RNC Spokesman Raffi Williams explained the effects of the current economy on college degrees, saying, “Due to the Obama economy, college diplomas have depreciated in value while college costs have increased.”
He added, that the administration, “Instead of working to promote legislation that will increase youth employment, and make it easier for young people to pay back student loans the President” is instead “blowing hot air that leaves young Americans out to dry.”
The problems that began in 1971 are being perpetuated today.
In 1971, the Griggs v. Duke Power decision unanimously inscribed “disparate impact” into law, which dictates that certain employment practices that are discriminatory — intentionally or not — and that adversely affect minority groups, should be outlawed. The court explained: “What Congress has commanded is that any tests used must measure the person for the job and not the person in the abstract.” This is a law that seems good on its face, but it creates more problems that in solves.
Necessarily, after “disparate impact,” we needed to find a standard by which to measure someone’s job ability or potential.
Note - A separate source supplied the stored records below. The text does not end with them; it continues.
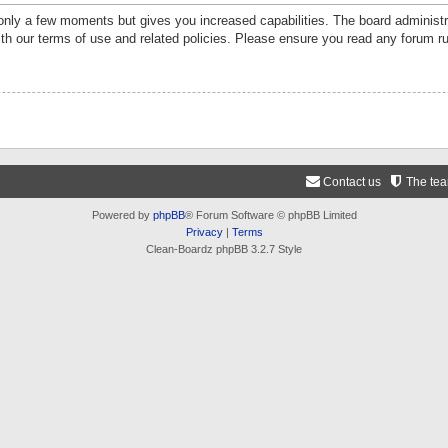
 only a few moments but gives you increased capabilities. The board administr
ith our terms of use and related policies. Please ensure you read any forum r
Contact us
The te
Powered by
phpBB
® Forum Software © phpBB Limited
Privacy
|
Terms
Clean-Boardz phpBB 3.2.7 Style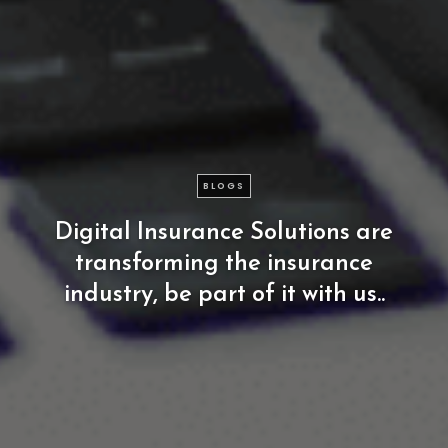
BLOGS
Digital
Insurance
Solutions
are
transforming
the
insurance
industry,
be
part
of
it
with
us..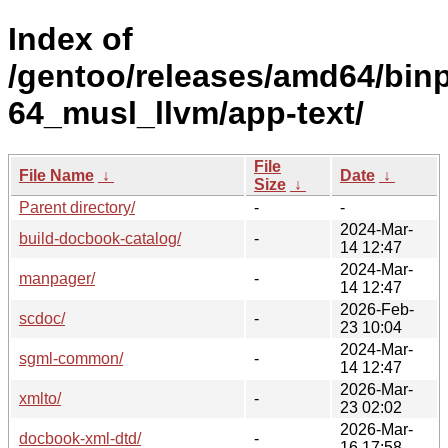
Index of
/gentoo/releases/amd64/bin
64_musl_llvm/app-text/
File
File Name
↓
Date
↓
Size
↓
Parent directory/
-
-
2024-Mar-
build-docbook-catalog/
-
14 12:47
2024-Mar-
manpager/
-
14 12:47
2026-Feb-
scdoc/
-
23 10:04
2024-Mar-
sgml-common/
-
14 12:47
2026-Mar-
xmlto/
-
23 02:02
2026-Mar-
docbook-xml-dtd/
-
16 17:58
That measure became the college degree. Once this precedent was established, college attendance became a formality. Today, if one shows up to an interview and says they didn’t attend college, employers wonder what’s wrong with them.
“From 1982 to 2007,” Deseret News reported, “the national average increase [in tuition] at America’s universities was 400 percent.” As college attendance rose, tuition costs and government subsidies rose rapidly. Here is a rundown of attendance statistics in the last decade:
Between 2000 and 2010, the number of 18-24-year-olds went from 27.3 million to 30.7 million, an increase of 12 percent. During that time, the percentage of 18-24-year-olds enrolled in college rose from 35 percent in 2000 to 41 percent in 2010. In addition to enrollment in accredited 2-year colleges, 4-year colleges, and universities, about 539,000 students attended non-degree-granting, Title IV eligible, postsecondary institutions in fall 2009.
Compare the numbers: 1,427,000 16-24-year-olds enrolled in college 1970, 12,587,000 18-24-year-olds in 2010—and neither of these statistics tells us about graduation rates for those pursuing a bachelor’s degree and attaining it within six years of starting. As of 2011, that rate is 59 percent.
While higher education has ballooned, so have the problems; inefficiency, administration, and health insurance are cited in the Deseret News report as three contributing factors to high cost.
All three of these, however, are tied primarily to bureaucratic involvement.
The Fed, which now stands in as the higher education’s main creditor, doles out artificially low-interest loans to millions of young adults. Young people are now working for low wages for less hours, as Obamacare looms, to pay off the accrued college debt that may or may not have resulted in a degree.
If they were successful in graduating, nine times out of ten it’s just seen by potential employers as another degree.
The actual knowledge or skills acquired is also illusive. A study from the Collegiate Learning Assessment found that “45 percent of students tested after their second year in college showed no improvement in their development of ‘higher-order cognitive skills.’”
College is about learning; if that’s not happening then it seems that higher education is just another casualty of the welfare state, where people become beholden to government sponsored programs and use them simply because they can or are told to–not because it is in their best interest.
As government increases in size, the quality of government decreases, particularly in areas like efficiency, administration, health care—as we’ve seen firsthand with Obamacare—and our overall freedom.
And all the while, costs increase.
The more government has become involved in education, the more it’s led to this particularly odious form of debt bondage — putting the squeeze on Millennials more than ever.